III. İLK DERECE MAHKEMESİ KARARI

İlk Derece Mahkemesinin yukarıda tarih ve sayısı belirtilen kararı ile davanın kabulüne, taşınmazın davalı idarelerin sorumlu olduğu bölümler gözetilerek bedelinin dava tarihinden itibaren işleyecek yasal faizi ile birlikte davalı idarelerden alınarak davacıya verilmesine, bedeline hükmedilen taşınmazın tapusunun iptaline, yol olarak el atılan bölümlerin terkinine, park olarak el atılan bölümün ise Ümraniye Belediye Başkanlığı adına tesciline karar verilmiştir.

IV. İSTİNAF

A. İstinaf Yoluna Başvuranlar

İlk Derece Mahkemesinin yukarıda belirtilen kararına karşı süresi içinde davalı idareler vekilleri istinaf başvurusunda bulunmuştur.

B. İstinaf Sebepleri

1.Davalı ... Başkanlığı vekili, Mahkemenin karının usul ve kanuna uygun olmadığını, taşınmazın değerinin usulüne uygun olarak belirlenmediğini, bu davanın ... aleyhine açılması gerektiğini belirterek Mahkeme kararının kaldırılarak davanın reddine karar verilmesini talep etmiştir.
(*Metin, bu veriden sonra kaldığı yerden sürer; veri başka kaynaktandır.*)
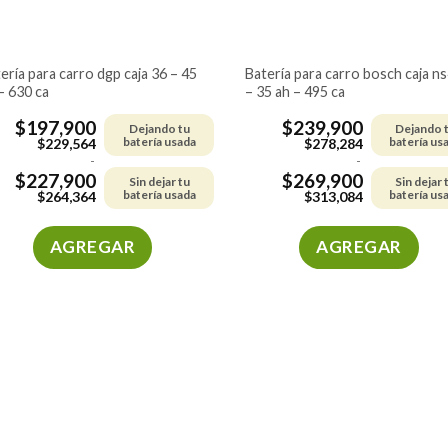
batería para carro bosch caja ns40
– 630 ca
– 35 ah – 495 ca
$
197,900
$
239,900
Dejando tu
Dejando 
batería usada
batería us
$
229,564
$
278,284
-
-
$
227,900
$
269,900
Sin dejar tu
Sin dejar 
batería usada
batería us
$
264,364
$
313,084
AGREGAR
AGREGAR
Este
Este
producto
producto
tiene
tiene
múltiples
múltiples
variantes.
variantes.
Las
Las
opciones
opciones
se
se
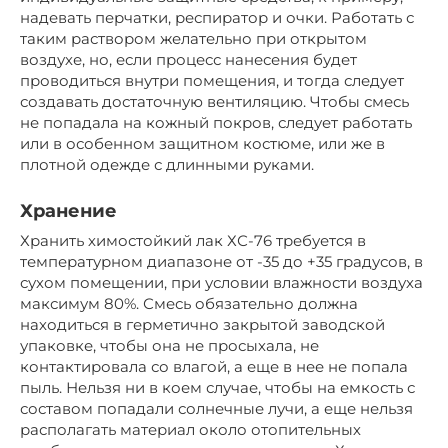
надевать перчатки, респиратор и очки. Работать с
таким раствором желательно при открытом
воздухе, но, если процесс нанесения будет
проводиться внутри помещения, и тогда следует
создавать достаточную вентиляцию. Чтобы смесь
не попадала на кожный покров, следует работать
или в особенном защитном костюме, или же в
плотной одежде с длинными руками.
Хранение
Хранить химостойкий лак ХС-76 требуется в
температурном диапазоне от -35 до +35 градусов, в
сухом помещении, при условии влажности воздуха
максимум 80%. Смесь обязательно должна
находиться в герметично закрытой заводской
упаковке, чтобы она не просыхала, не
контактировала со влагой, а еще в нее не попала
пыль. Нельзя ни в коем случае, чтобы на емкость с
составом попадали солнечные лучи, а еще нельзя
располагать материал около отопительных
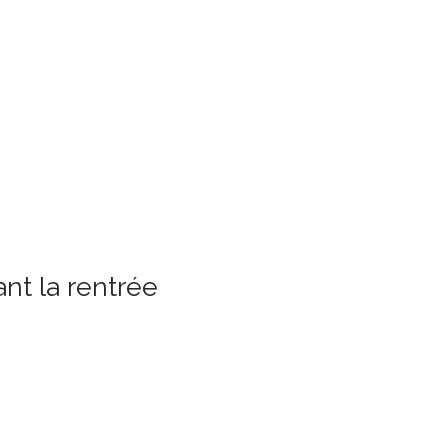
nt la rentrée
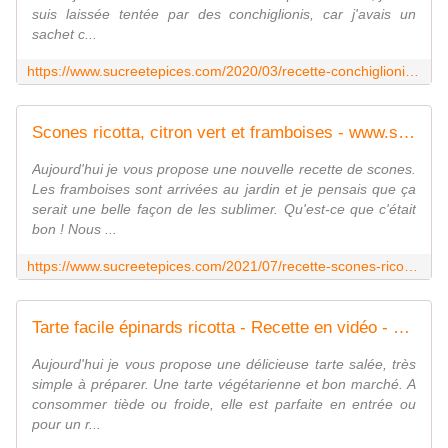
suis laissée tentée par des conchiglionis, car j'avais un
sachet c...
https://www.sucreetepices.com/2020/03/recette-conchiglionis-farcies-a-l-italienne.html
Scones ricotta, citron vert et framboises - www.sucreetepices.com
Aujourd'hui je vous propose une nouvelle recette de scones.
Les framboises sont arrivées au jardin et je pensais que ça
serait une belle façon de les sublimer. Qu'est-ce que c'était
bon ! Nous ...
https://www.sucreetepices.com/2021/07/recette-scones-ricotta-citron-vert-et-framboises.html
Tarte facile épinards ricotta - Recette en vidéo - www.sucreetepices.com
Aujourd'hui je vous propose une délicieuse tarte salée, très
simple à préparer. Une tarte végétarienne et bon marché. A
consommer tiède ou froide, elle est parfaite en entrée ou
pour un r...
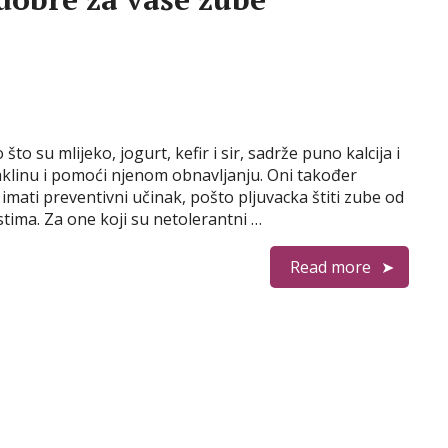
 što su mlijeko, jogurt, kefir i sir, sadrže puno kalcija i
aklinu i pomoći njenom obnavljanju. Oni također
imati preventivni učinak, pošto pljuvacka štiti zube od
stima. Za one koji su netolerantni …
Read more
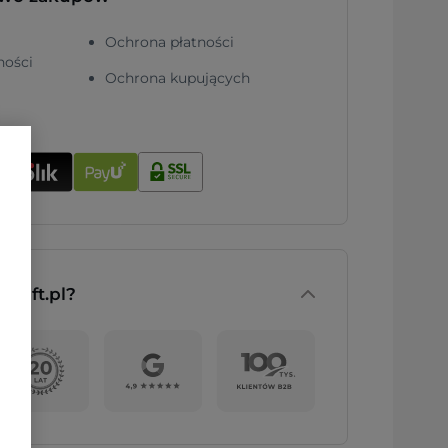
Ochrona płatności
ności
Ochrona kupujących
nGift.pl?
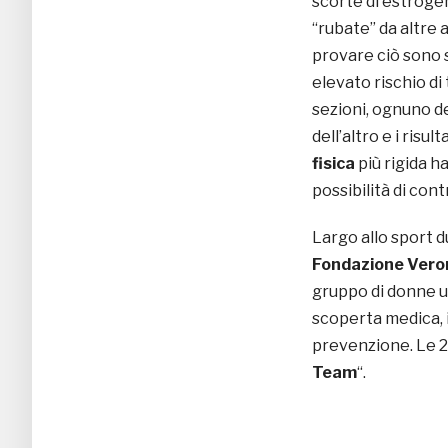
scorte di estroge
“rubate” da altre a
provare ciò sono s
elevato rischio di 
sezioni, ognuno de
dell’altro e i risu
fisica
più rigida h
possibilità di con
Largo allo sport du
Fondazione Vero
gruppo di donne us
scoperta medica, in
prevenzione. Le 20
Team
“.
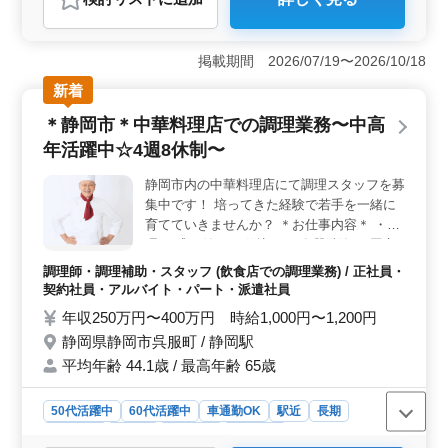
＜経験豊富な建築施工管理者募集＞ 静岡市の建設会社
では、建築施工管理人を積極的に募集しています。福祉
施設や商業施設、事務所、工場などの案件で、施工管理
掲載期間 2026/07/19〜2026/10/18
や積算、現場代理人としての業務を担当します。経験豊
富な方々が活躍中で、20年以上の経験者は条件面で優遇
新着
されます。 ＜充実の福利厚生・ワークライフバラン
＊静岡市＊中華料理店での調理業務〜中高
ス重視＞ 年間休日が120日以上あり、完全週休2日制
で、プライベートの充実も図れます。交通費は全額支給
年活躍中☆4週8休制〜
され、作業着なども支給されるなど、福利厚生も充実し
ています。さらに、時間外労働も月平均20時間と、働き
静岡市内の中華料理店にて調理スタッフを募
やすい環境です。 ＜車通勤可・女性も歓迎＞ 音羽
集中です！ 培ってきた経験で若手を一緒に
町駅からの車通勤が可能で、また、女性も歓迎される職
育てていきませんか？ ＊お仕事内容＊ ・調
場です。建築業界でのキャリアを積みたい方、経験を活
理 ・盛り付け ・仕込み ・食器洗浄 ・厨房
かして新たな環境で挑戦したい方におすすめです。経験
業務 ・店内清掃 ・調理補助 ＊ポイント＊
調理師・調理補助・スタッフ (飲食店での調理業務) / 正社員・
豊富な方にとって、更なるスキルアップやキャリアの発
・4週8休制 ・社会保険完備 ・勤務時間応相
契約社員・アルバイト・パート・派遣社員
展の場となることでしょう。
談 ・50代、60代の採用実績あり ・クルマ通
年収250万円〜400万円 時給1,000円〜1,200円
勤可能 皆様のご応募お待ちしております！
静岡県静岡市呉服町 / 静岡駅
＼まずはお気軽にお問い合わせください／
平均年齢 44.1歳 / 最高年齢 65歳
50代活躍中
60代活躍中
車通勤OK
駅近
長期
女性歓迎
正社員
契約社員
派遣社員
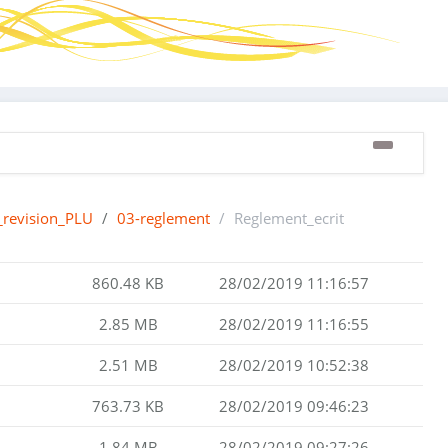
_revision_PLU
/
03-reglement
/
Reglement_ecrit
860.48 KB
28/02/2019 11:16:57
2.85 MB
28/02/2019 11:16:55
2.51 MB
28/02/2019 10:52:38
763.73 KB
28/02/2019 09:46:23
1.84 MB
28/02/2019 09:27:26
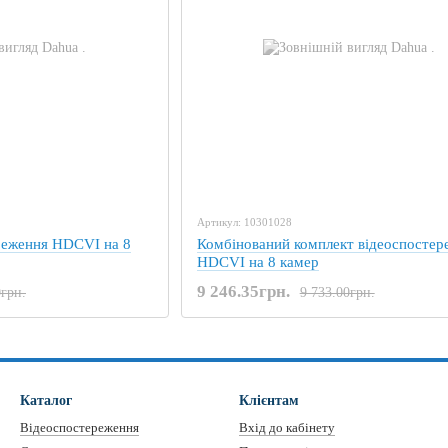
Артикул: 10301028
реження HDCVI на 8
Комбінований комплект відеоспостер
HDCVI на 8 камер
9 246.35грн.
0грн.
9 733.00грн.
Каталог
Клієнтам
Відеоспостереження
Вхід до кабінету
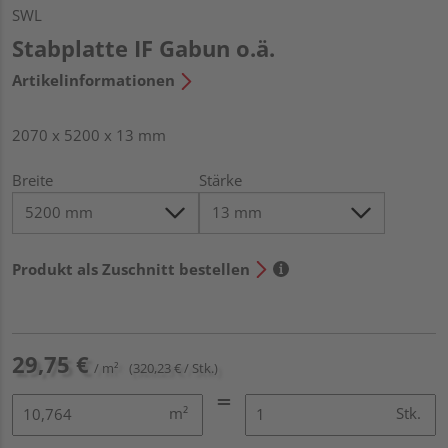
SWL
Stabplatte IF Gabun o.ä.
Artikelinformationen
2070 x 5200 x 13 mm
Breite
Stärke
Produkt als Zuschnitt bestellen
29,75 €
/ m²
(320,23 € / Stk.)
m²
Stk.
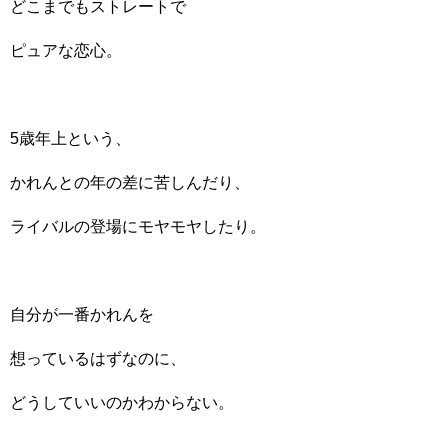
どこまでもストレートで
ピュアな恋心。
5歳年上という、
かれんとの年の差に苦しんだり、
ライバルの登場にモヤモヤしたり。
自分が一番かれんを
想っているはずなのに、
どうしていいのかわからない。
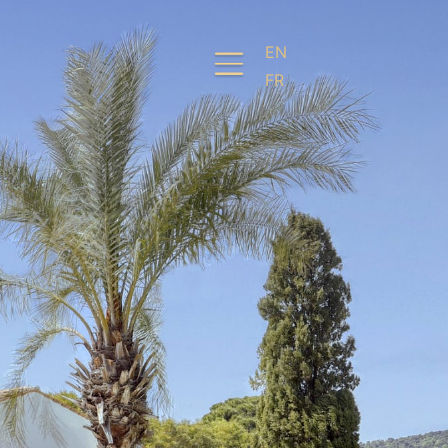
EN
FR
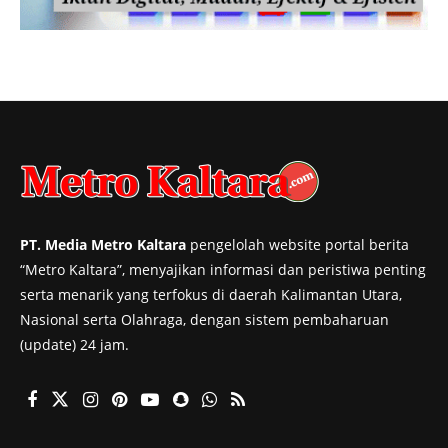
PT. Media Metro Kaltara
pengelolah website portal berita
“Metro Kaltara”, menyajikan informasi dan peristiwa penting
serta menarik yang terfokus di daerah Kalimantan Utara,
Nasional serta Olahraga, dengan sistem pembaharuan
(update) 24 jam.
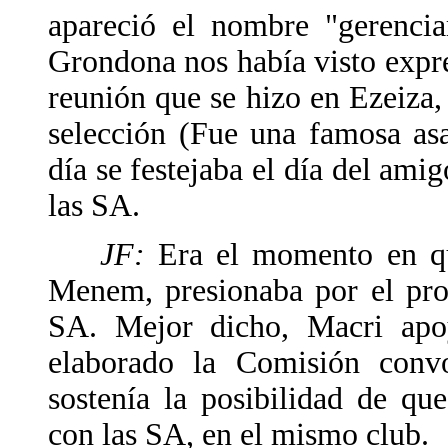
apareció el nombre "gerencia
Grondona nos había visto expre
reunión que se hizo en Ezeiza,
selección (Fue una famosa as
día se festejaba el día del amig
las SA.
JF:
Era el momento en qu
Menem, presionaba por el pro
SA. Mejor dicho, Macri apo
elaborado la Comisión con
sostenía la posibilidad de que
con las SA, en el mismo club.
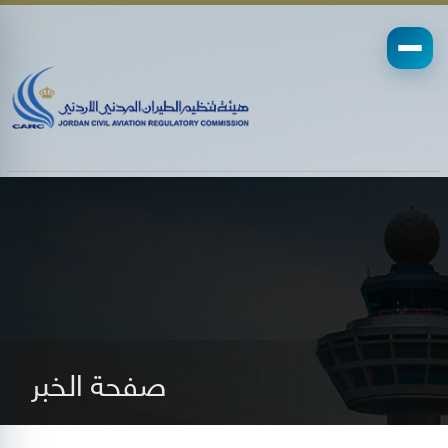
صفحة الخبر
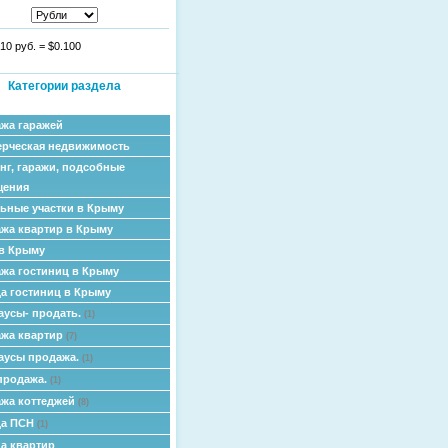
10 руб.
=
$0.100
Категории раздела
жа гаражей
рческая недвижимость
нг, гаражи, подсобные
щения
ьные участки в Крыму
жа квартир в Крыму
в Крыму
жа гостиниц в Крыму
а гостиниц в Крыму
аусы- продать.
(1)
жа квартир
(7)
аусы продажа.
(1)
продажа.
(1)
жа коттеджей
(8)
да ПСН
(1)
а квартир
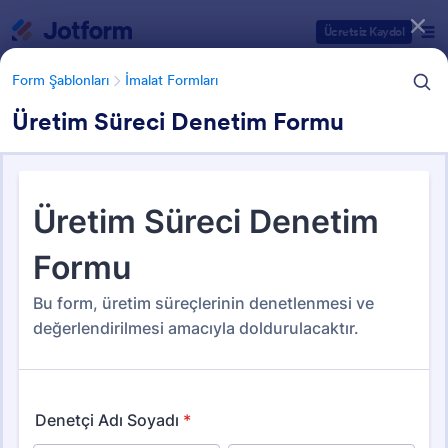
Diyalog başlangıcı
Ücretsiz Kaydol
Form Şablonları
İmalat Formları
Üretim Süreci Denetim Formu
Form Şablonu Kategorileri
Form Şablonları
İmalat Formları
İmalat Formları
12 Şablon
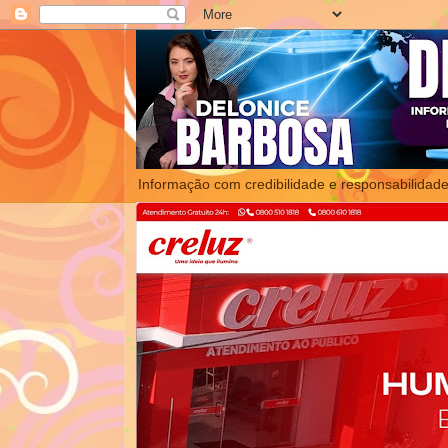
Informação com credibilidade e responsabilidade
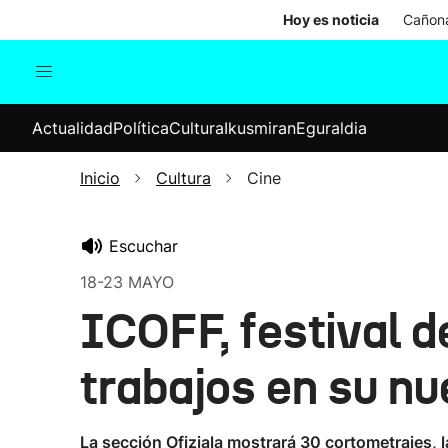
Hoy es noticia
Cañona
Actualidad
Política
Cul
Actualidad
Política
Cultura
Ikusmiran
Eguraldia
Sociedad
Elecciones
Economía
Inicio
Cultura
Cine
Internacional
Escuchar
18-23 MAYO
ICOFF, festival d
trabajos en su nu
La sección Ofiziala mostrará 30 cortometrajes, l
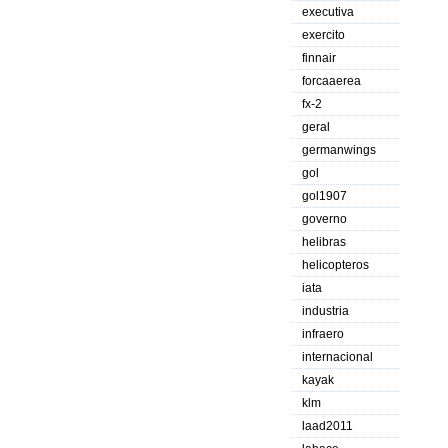
executiva
exercito
finnair
forcaaerea
fx-2
geral
germanwings
gol
gol1907
governo
helibras
helicopteros
iata
industria
infraero
internacional
kayak
klm
laad2011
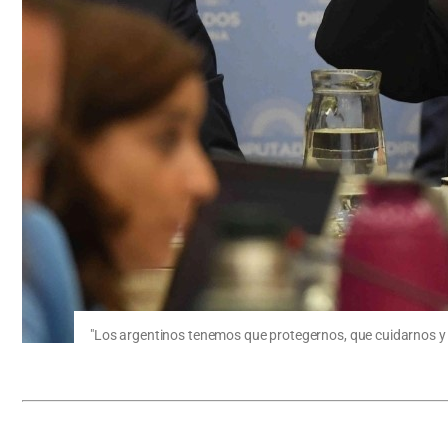
"Los argentinos tenemos que protegernos, que cuidarnos y s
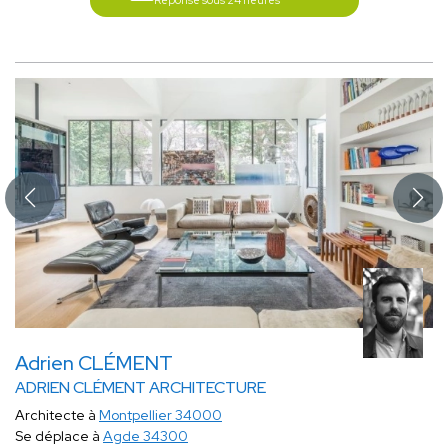
Réponse sous 24 heures
Adrien CLÉMENT
ADRIEN CLÉMENT ARCHITECTURE
Architecte à
Montpellier 34000
Se déplace à
Agde 34300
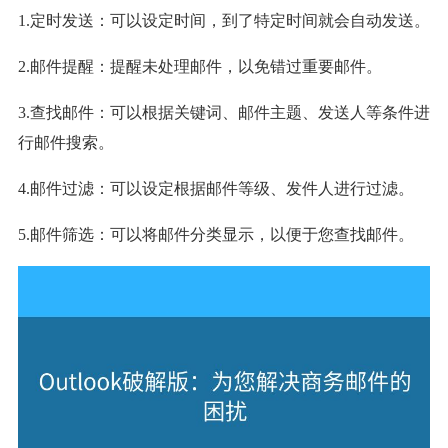
1.定时发送：可以设定时间，到了特定时间就会自动发送。
2.邮件提醒：提醒未处理邮件，以免错过重要邮件。
3.查找邮件：可以根据关键词、邮件主题、发送人等条件进
行邮件搜索。
4.邮件过滤：可以设定根据邮件等级、发件人进行过滤。
5.邮件筛选：可以将邮件分类显示，以便于您查找邮件。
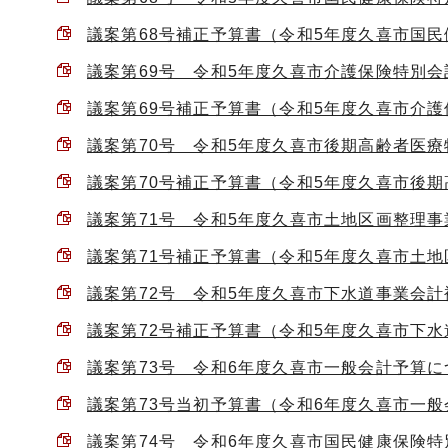
議案第68号補正予算書（令和5年度久喜市国民健康
議案第69号 令和5年度久喜市介護保険特別会計補
議案第69号補正予算書（令和5年度久喜市介護保険
議案第70号 令和5年度久喜市後期高齢者医療特
議案第70号補正予算書（令和5年度久喜市後期高
議案第71号 令和5年度久喜市土地区画整理事業
議案第71号補正予算書（令和5年度久喜市土地区
議案第72号 令和5年度久喜市下水道事業会計補正
議案第72号補正予算書（令和5年度久喜市下水道事
議案第73号 令和6年度久喜市一般会計予算につい
議案第73号当初予算書（令和6年度久喜市一般会計
議案第74号 令和6年度久喜市国民健康保険特別会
2. Davalı ... vekili, davayı kabul etmediklerini, kamulaştırmasız el atmalarının söz konusu olmadığını, Mahkemenin kararının infazının mümkün olamayacağını, bilirkişi heyetince hazırlanan raporun usul ve kanuna uygun olmadığını, belirlenen 4,500.00TL/m² fiyatın çok yüksek olduğunu belirterek Mahkeme kararının kaldırılmasına karar verilmesini talep etmiştir.

C. Gerekçe ve Sonuç

Bölge Adliye Mahkemesinin yukarıda tarih ve sayısı belirtilen kararı ile dava konusu taşınmazın arsa niteliğinde olduğu kabul edilerek emsal karşılaştırmasına göre tespit edilen bedelin davalı idareden tahsiline karar verilmesinin doğru olduğunu, mahkeme kararının usul ve esas yönünden hukuka uygun olduğu anlaşıldığından davalı idareler vekillerinin istinaf başvurusunun esastan reddine karar verilmiştir.

V. TEMYİZ

A. Temyiz Yoluna Başvuranlar

Bölge Adliye Mahkemesinin yukarıda belirtilen kararına karşı süresi içinde davalı idareler vekilleri temyiz isteminde bulunmuştur.

B. Temyiz Sebepleri

1.Davalı ... Başkanlığı vekili temyiz dilekçesinde özetle; istinaf dilekçesinde ileri sürdüğü hususları tekrar etmiş, ilave olarak maktu harca hükmedilmesi gerektiğini ileri sürmüştür.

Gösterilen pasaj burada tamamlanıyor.